Black Friday last year. 9:47am. Traffic starts climbing. By 10:15am it's 12x our normal baseline. At 10:31am my phone buzzes: "P1 Alert: database connection pool exhaustion detected. Threshold exceeded for 45 seconds."

By 10:35am we'd identified the cause, pushed a configuration change, and the metrics started recovering. Total user impact: elevated latency for about 600 users over four minutes. Nobody got an error page. Support got zero tickets about it.

Here's the setup that made that possible.

The Stack

We run Prometheus for metrics collection, Grafana for dashboards and alerting, Loki for log aggregation, and PagerDuty for on-call escalation. All of this runs in our Kubernetes cluster on AWS EKS. Setup time for someone new to this stack is roughly two days to get the basics working and another week to get your alerts tuned properly.
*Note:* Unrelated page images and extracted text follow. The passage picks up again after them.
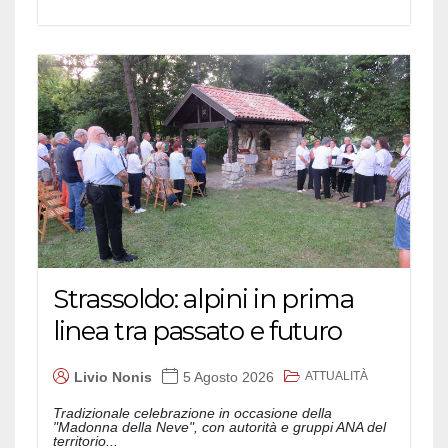
Strassoldo: alpini in prima
linea tra passato e futuro
ATTUALITÀ
Livio Nonis
5 Agosto 2026
Tradizionale celebrazione in occasione della
"Madonna della Neve", con autorità e gruppi ANA del
territorio...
The Alerts That Actually Matter

After two years of tuning, these are the alerts we actually care about:

  • Database connection pool utilisation > 70% for 60 seconds — This caught the Black Friday issue. By the time you hit 100%, the database is rejecting connections and users are seeing errors. 70% is the warning point where you have time to act.
  • p99 API response time > 2 seconds for 90 seconds — Not p50 or p95. p99 catches the tail latency issues that affect your worst-case users and often indicate something deeper than just a slow query.
  • Pod OOMKilled events in the last 5 minutes — Kubernetes kills containers that exceed their memory limit silently unless you're watching for it. These often precede more visible failures.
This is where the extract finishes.